[Extracted records]
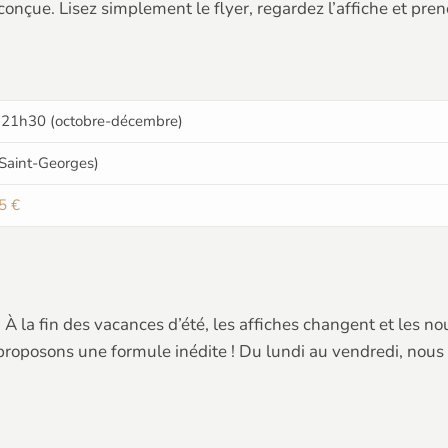
onçue. Lisez simplement le flyer, regardez l’affiche et prene
à 21h30 (octobre-décembre)
(Saint-Georges)
5 €
 la fin des vacances d’été, les affiches changent et les n
 proposons une formule inédite ! Du lundi au vendredi, nous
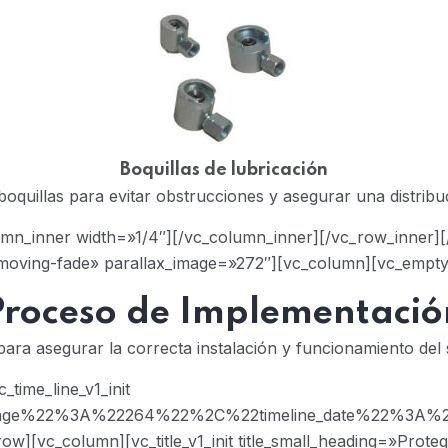
Boquillas de lubricación
oquillas para evitar obstrucciones y asegurar una distribuc
umn_inner width=»1/4″][/vc_column_inner][/vc_row_inner]
-moving-fade» parallax_image=»272″][vc_column][vc_empty
Proceso de Implementació
ara asegurar la correcta instalación y funcionamiento del 
time_line_v1_init
2image%22%3A%22264%22%2C%22timeline_date%22%3A%
][vc_column][vc_title_v1_init title_small_heading=»Proteg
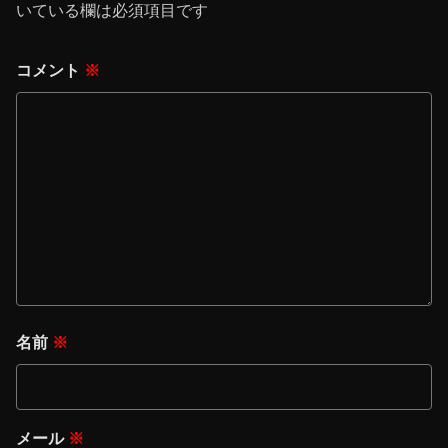
いている欄は必須項目です
コメント
※
名前
※
メール
※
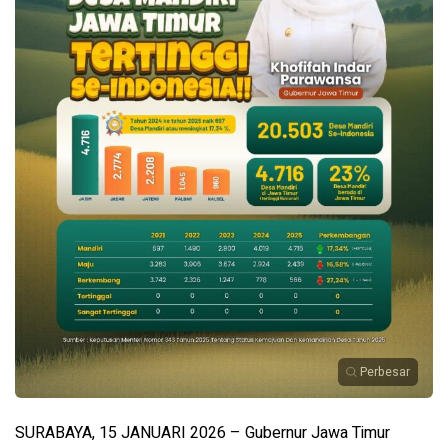
Perbesar
SURABAYA, 15 JANUARI 2026 – Gubernur Jawa Timur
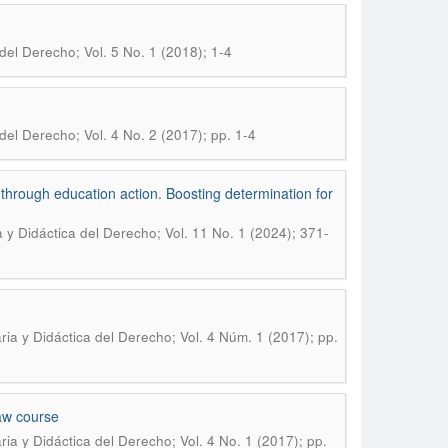
del Derecho; Vol. 5 No. 1 (2018); 1-4
del Derecho; Vol. 4 No. 2 (2017); pp. 1-4
 through education action. Boosting determination for
 y Didáctica del Derecho; Vol. 11 No. 1 (2024); 371-
ia y Didáctica del Derecho; Vol. 4 Núm. 1 (2017); pp.
law course
ia y Didáctica del Derecho; Vol. 4 No. 1 (2017); pp.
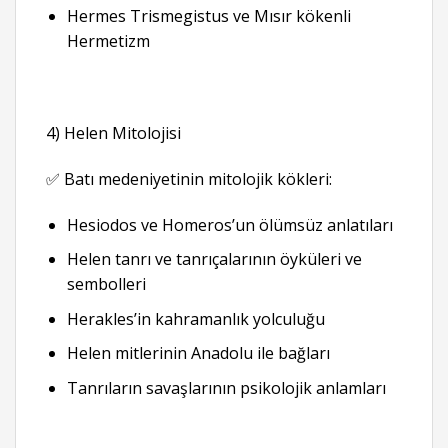
Hermes Trismegistus ve Mısır kökenli
Hermetizm
4) Helen Mitolojisi
✅ Batı medeniyetinin mitolojik kökleri:
Hesiodos ve Homeros’un ölümsüz anlatıları
Helen tanrı ve tanrıçalarının öyküleri ve
sembolleri
Herakles’in kahramanlık yolculuğu
Helen mitlerinin Anadolu ile bağları
Tanrıların savaşlarının psikolojik anlamları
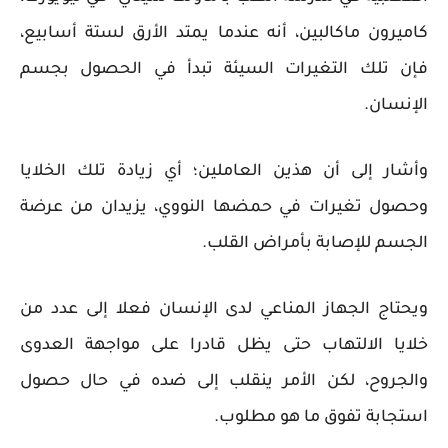
كاميرون ماكالبين، أنه عندما يمتد الأرق لستة أسابيع،
فإن تلك التغيرات السيئة تبدأ في الحصول بجسم
الإنسان.
وأشار إلى أن هذين العاملين؛ أي زيادة تلك الخلايا
وحصول تغيرات في حمضها النووي، يزيدان من عرضة
الجسم للإصابة بأمراض القلب.
ويحتاج الجهاز المناعي لدى الإنسان فعلا إلى عدد من
خلايا الالتهاب حتى يظل قادرا على مواجهة العدوى
والجروح، لكن الأمر ينقلب إلى ضده في حال حصول
استجابة تفوق ما هو مطلوب.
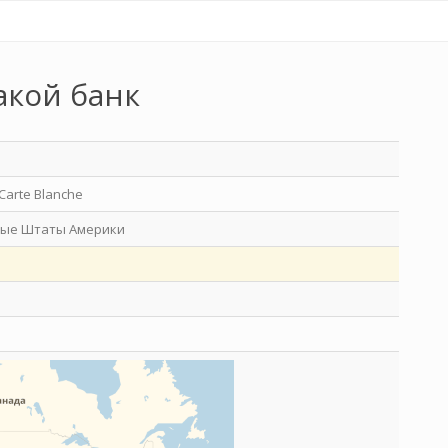
акой банк
Carte Blanche
ые Штаты Америки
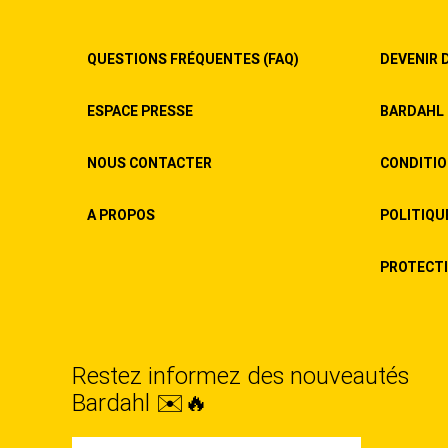
QUESTIONS FRÉQUENTES (FAQ)
DEVENIR 
ESPACE PRESSE
BARDAHL 
NOUS CONTACTER
CONDITIO
A PROPOS
POLITIQU
PROTECTIO
Restez informez des nouveautés
Bardahl ✉️🔥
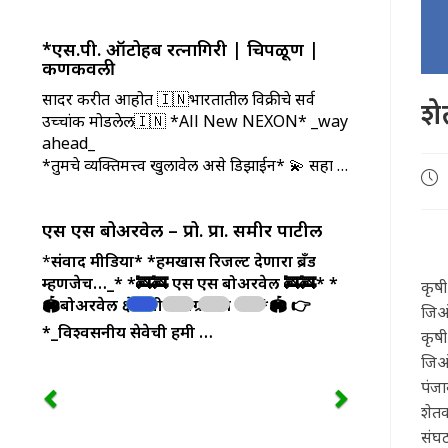
*एस.पी. ऑटोहब रत्नागिरी | चिपळूण |
कणकवली
सादर करीत आहोत 🇮🇳भारतातील विक्रीचे सर्व
शे
उच्चांक मोडलेली🇮🇳 *All New NEXON* _way
ahead_
*तुमचे व्यक्तिमत्त्व खुलावेल असे डिझाईन* 💫 सहा …
Pos
pub
एस एस बोअरवेल – प्रो. प्रा. समीर पाटील
*
संवाद मीडिया*
*हमखास रिजल्ट देणारा ब्रँड
म्हणजेच…_*
*🚒🚒 एस एस बोअरवेल 🚒🚒*
*
कृषी
🏟️बोअरवेल क्षेत्रातील अग्रगण्य नाव*🏟️
👉
जिओ
*_विश्वसनीय सेवेची हमी …
कृषी
जिओच
पंजा
शेतक
संघट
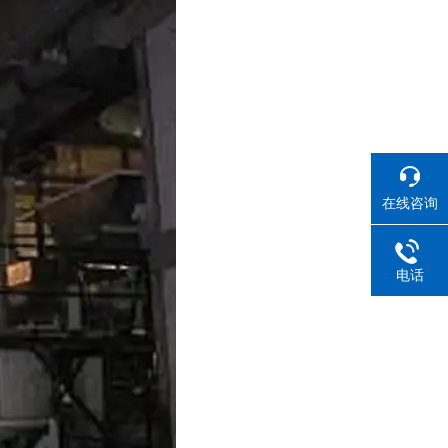
在线咨询
电话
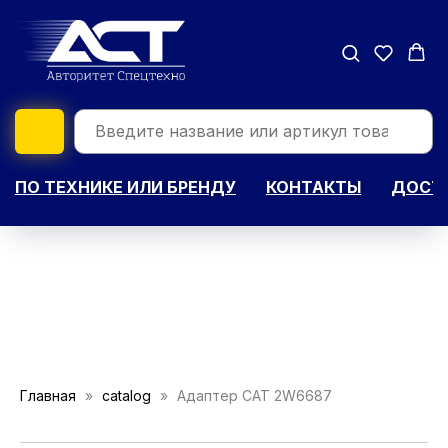
ПО ТЕХНИКЕ ИЛИ БРЕНДУ
КОНТАКТЫ
ДОСТА
Главная
catalog
Адаптер САТ 2W6687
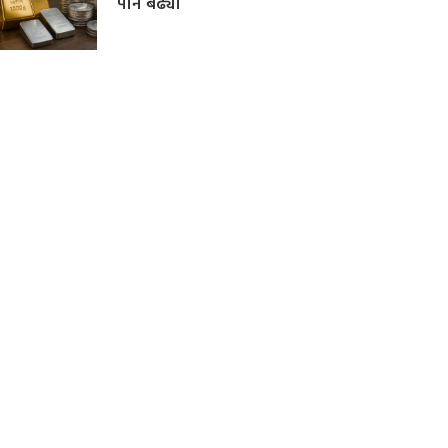
पनि बढ्यो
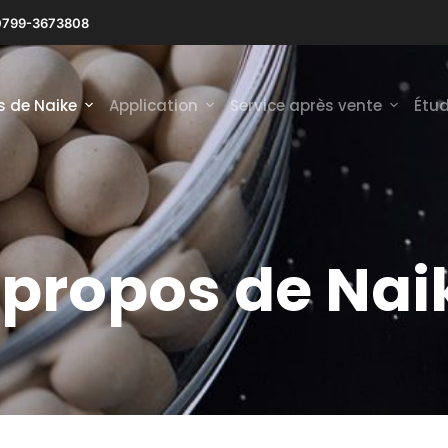
0799-3673808
s de Naike
Application
Service après vente
Étud
 propos de Nai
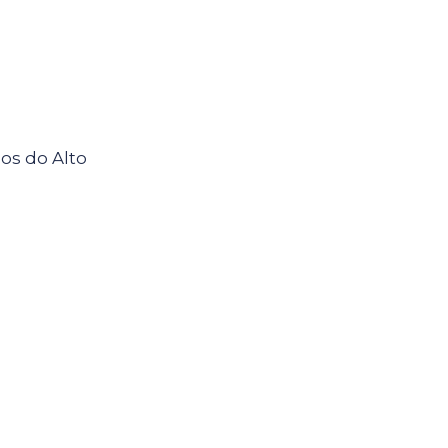
os do Alto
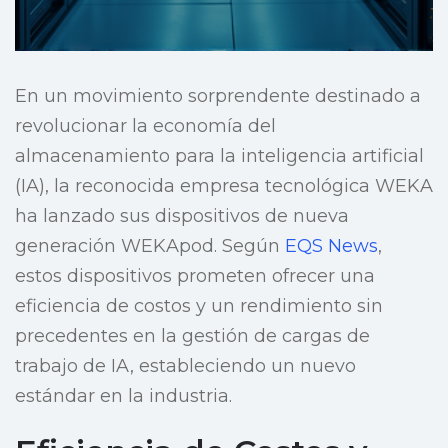
En un movimiento sorprendente destinado a
revolucionar la economía del
almacenamiento para la inteligencia artificial
(IA), la reconocida empresa tecnológica WEKA
ha lanzado sus dispositivos de nueva
generación WEKApod. Según
EQS News
,
estos dispositivos prometen ofrecer una
eficiencia de costos y un rendimiento sin
precedentes en la gestión de cargas de
trabajo de IA, estableciendo un nuevo
estándar en la industria.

### Task to complete:
Reproduce each entry precisely, dropping only the pictures.

### Output below:
onçue. Lisez simplement le flyer, regardez l’affiche et prene
à 21h30 (octobre-décembre)
(Saint-Georges)
5 €
 la fin des vacances d’été, les affiches changent et les n
 proposons une formule inédite ! Du lundi au vendredi, nous
Boquillas de lubricación
oquillas para evitar obstrucciones y asegurar una distribuc
umn_inner width=»1/4″][/vc_column_inner][/vc_row_inner]
-moving-fade» parallax_image=»272″][vc_column][vc_empty
Proceso de Implementació
ara asegurar la correcta instalación y funcionamiento del 
time_line_v1_init
2image%22%3A%22264%22%2C%22timeline_date%22%3A%
][vc_column][vc_title_v1_init title_small_heading=»Proteg
いている欄は必須項目です
コメント
※
名前
※
メール
※
Perbesar
SURABAYA, 15 JANUARI 2026 – Gubernur Jawa Timur
del Derecho; Vol. 5 No. 1 (2018); 1-4
del Derecho; Vol. 4 No. 2 (2017); pp. 1-4
 through education action. Boosting determination for
 y Didáctica del Derecho; Vol. 11 No. 1 (2024); 371-
ia y Didáctica del Derecho; Vol. 4 Núm. 1 (2017); pp.
law course
ia y Didáctica del Derecho; Vol. 4 No. 1 (2017); pp.
Hermes Trismegistus ve Mısır kökenli
Hermetizm
4) Helen Mitolojisi
✅ Batı medeniyetinin mitolojik kökleri:
Hesiodos ve Homeros’un ölümsüz anlatıları
Helen tanrı ve tanrıçalarının öyküleri ve
sembolleri
Herakles’in kahramanlık yolculuğu
Helen mitlerinin Anadolu ile bağları
Tanrıların savaşlarının psikolojik anlamları
كاميرون ماكالبين، أنه عندما يمتد الأرق لستة أسابيع،
فإن تلك التغيرات السيئة تبدأ في الحصول بجسم
الإنسان.
وأشار إلى أن هذين العاملين؛ أي زيادة تلك الخلايا
وحصول تغيرات في حمضها النووي، يزيدان من عرضة
الجسم للإصابة بأمراض القلب.
ويحتاج الجهاز المناعي لدى الإنسان فعلا إلى عدد من
خلايا الالتهاب حتى يظل قادرا على مواجهة العدوى
والجروح، لكن الأمر ينقلب إلى ضده في حال حصول
استجابة تفوق ما هو مطلوب.
акой банк
Carte Blanche
ые Штаты Америки
QUESTIONS FRÉQUENTES (FAQ)
DEVENIR 
ESPACE PRESSE
BARDAHL 
NOUS CONTACTER
CONDITIO
A PROPOS
POLITIQU
PROTECTIO
Restez informez des nouveautés
Bardahl ✉️🔥
*एस.पी. ऑटोहब रत्नागिरी | चिपळूण |
कणकवली
सादर करीत आहोत 🇮🇳भारतातील विक्रीचे सर्व
शे
उच्चांक मोडलेली🇮🇳 *All New NEXON* _way
ahead_
*तुमचे व्यक्तिमत्त्व खुलावेल असे डिझाईन* 💫 सहा …
Pos
pub
एस एस बोअरवेल – प्रो. प्रा. समीर पाटील
*
संवाद मीडिया*
*हमखास रिजल्ट देणारा ब्रँड
म्हणजेच…_*
*🚒🚒 एस एस बोअरवेल 🚒🚒*
*
कृषी
🏟️बोअरवेल क्षेत्रातील अग्रगण्य नाव*🏟️
👉
जिओ
*_विश्वसनीय सेवेची हमी …
कृषी
जिओच
पंजा
शेतक
संघट
在线咨询
电话
ПО ТЕХНИКЕ ИЛИ БРЕНДУ
КОНТАКТЫ
ДОСТА
Главная
catalog
Адаптер САТ 2W6687
पनि बढ्यो
0799-3673808
s de Naike
Application
Service après vente
Étud
 propos de Nai
os do Alto
En un movimiento sorprendente destinado a
revolucionar la economía del
almacenamiento para la inteligencia artificial
(IA), la reconocida empresa tecnológica WEKA
ha lanzado sus dispositivos de nueva
generación WEKApod. Según
EQS News
,
estos dispositivos prometen ofrecer una
eficiencia de costos y un rendimiento sin
precedentes en la gestión de cargas de
trabajo de IA, estableciendo un nuevo
estándar en la industria.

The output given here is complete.